No POSIX compatibility on the hot path. The BlobBackend interface is intentionally non-POSIX. If you need to mount the store as a filesystem for tools that require directory semantics, you must use the POSIX compatibility shim, which is explicitly not on the fast path and carries the overhead of inode and directory emulation.
EC reconstruction requires at least dataShards available shards. EC42 tolerates any two simultaneous failures. A third simultaneous failure makes the blob unrecoverable until a failed shard is repaired. If your failure domain analysis requires tolerating three or more simultaneous node losses, you must use Replica3 or a wider EC configuration (which is not currently a built-in policy and would require a custom EC plugin).
Alternatives not chosen
Centralised metadata server (etcd/ZooKeeper). Using a strongly consistent metadata store would give linearisable ring state and eliminate the gossip convergence window, but it introduces a network round-trip on every blob placement decision and makes the data path dependent on control-plane availability. The gossip model was preferred for latency and availability reasons.
POSIX filesystem backend in production. A VFS-based backend (ext4, XFS) was considered for simplicity but rejected because kernel page-cache overhead and VFS lock contention degrade throughput at the queue depths required by AI inference workloads. SPDK with poll-mode NVMe drivers is the production path.
Fixed shard-to-node mapping (static partitioning). A static partition table (like Cassandra's token ranges) would avoid the vnode overhead entirely, but it makes adding a single node require manual re-partitioning of the entire keyspace.

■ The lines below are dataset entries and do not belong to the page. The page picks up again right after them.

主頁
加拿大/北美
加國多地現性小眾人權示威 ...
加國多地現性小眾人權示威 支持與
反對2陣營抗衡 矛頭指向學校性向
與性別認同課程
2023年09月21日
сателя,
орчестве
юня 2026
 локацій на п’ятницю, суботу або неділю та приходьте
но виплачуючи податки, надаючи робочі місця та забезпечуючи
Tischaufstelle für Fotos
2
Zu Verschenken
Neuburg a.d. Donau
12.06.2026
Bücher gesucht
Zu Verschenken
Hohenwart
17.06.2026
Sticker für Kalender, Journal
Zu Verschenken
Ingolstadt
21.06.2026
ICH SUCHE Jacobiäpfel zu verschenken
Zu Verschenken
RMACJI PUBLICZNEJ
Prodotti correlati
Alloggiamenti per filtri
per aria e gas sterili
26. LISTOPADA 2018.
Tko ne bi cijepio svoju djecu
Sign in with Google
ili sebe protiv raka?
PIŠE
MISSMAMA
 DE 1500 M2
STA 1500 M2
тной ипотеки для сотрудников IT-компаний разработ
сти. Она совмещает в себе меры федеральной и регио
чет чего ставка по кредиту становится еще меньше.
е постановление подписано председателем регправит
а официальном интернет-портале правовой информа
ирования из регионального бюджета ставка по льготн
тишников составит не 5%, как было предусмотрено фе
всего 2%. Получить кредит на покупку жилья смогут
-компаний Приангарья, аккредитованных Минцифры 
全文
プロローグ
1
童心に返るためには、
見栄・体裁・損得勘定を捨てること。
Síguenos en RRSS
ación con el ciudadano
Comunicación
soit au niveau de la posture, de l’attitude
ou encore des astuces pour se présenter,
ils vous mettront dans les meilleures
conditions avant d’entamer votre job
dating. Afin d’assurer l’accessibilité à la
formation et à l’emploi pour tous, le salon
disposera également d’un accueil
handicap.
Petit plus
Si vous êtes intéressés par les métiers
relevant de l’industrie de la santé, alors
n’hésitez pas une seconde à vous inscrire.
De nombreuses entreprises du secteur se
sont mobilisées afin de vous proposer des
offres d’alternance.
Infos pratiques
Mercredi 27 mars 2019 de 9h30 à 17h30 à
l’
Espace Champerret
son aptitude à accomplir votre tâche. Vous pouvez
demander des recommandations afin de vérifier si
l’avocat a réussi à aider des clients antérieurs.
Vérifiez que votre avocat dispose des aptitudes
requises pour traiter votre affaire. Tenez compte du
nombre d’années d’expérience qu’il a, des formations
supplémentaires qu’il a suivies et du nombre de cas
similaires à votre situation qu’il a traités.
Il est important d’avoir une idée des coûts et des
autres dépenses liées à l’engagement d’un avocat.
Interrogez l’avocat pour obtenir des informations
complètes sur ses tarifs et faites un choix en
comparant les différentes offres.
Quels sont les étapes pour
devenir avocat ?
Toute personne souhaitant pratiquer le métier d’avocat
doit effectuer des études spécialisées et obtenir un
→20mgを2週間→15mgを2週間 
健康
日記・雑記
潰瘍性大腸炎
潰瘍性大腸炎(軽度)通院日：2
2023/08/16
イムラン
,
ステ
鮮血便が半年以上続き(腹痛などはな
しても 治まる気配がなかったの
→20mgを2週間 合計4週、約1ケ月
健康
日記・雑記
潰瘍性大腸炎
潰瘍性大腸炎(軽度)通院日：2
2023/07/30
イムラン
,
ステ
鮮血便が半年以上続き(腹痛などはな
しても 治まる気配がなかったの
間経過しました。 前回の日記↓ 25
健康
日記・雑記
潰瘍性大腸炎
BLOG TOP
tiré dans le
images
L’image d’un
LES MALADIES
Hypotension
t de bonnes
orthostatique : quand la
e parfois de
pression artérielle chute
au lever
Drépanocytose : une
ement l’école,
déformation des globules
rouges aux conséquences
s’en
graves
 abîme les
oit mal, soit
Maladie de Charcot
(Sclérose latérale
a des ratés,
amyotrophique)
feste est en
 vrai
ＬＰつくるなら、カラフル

Consistent hashing with vnodes rebalances incrementally with minimal data movement.
When to choose a different approach
- If you need sub-100 µs object access latency end-to-end, consider whether your workload fits entirely in GPU HBM or CXL DRAM — Nabu Store is optimised for NVMe-backed workloads in the microsecond-to-millisecond range.
- If your blobs are primarily small (< 64 KiB) and access patterns are random, the per-blob index entry overhead and EC padding may make an object store with inline data (e.g., a key-value store) more efficient.
- If you require strict linearisability for concurrent writers to the same logical object, you will need to implement optimistic concurrency control above the blob layer, since the blob interface is write-once by design.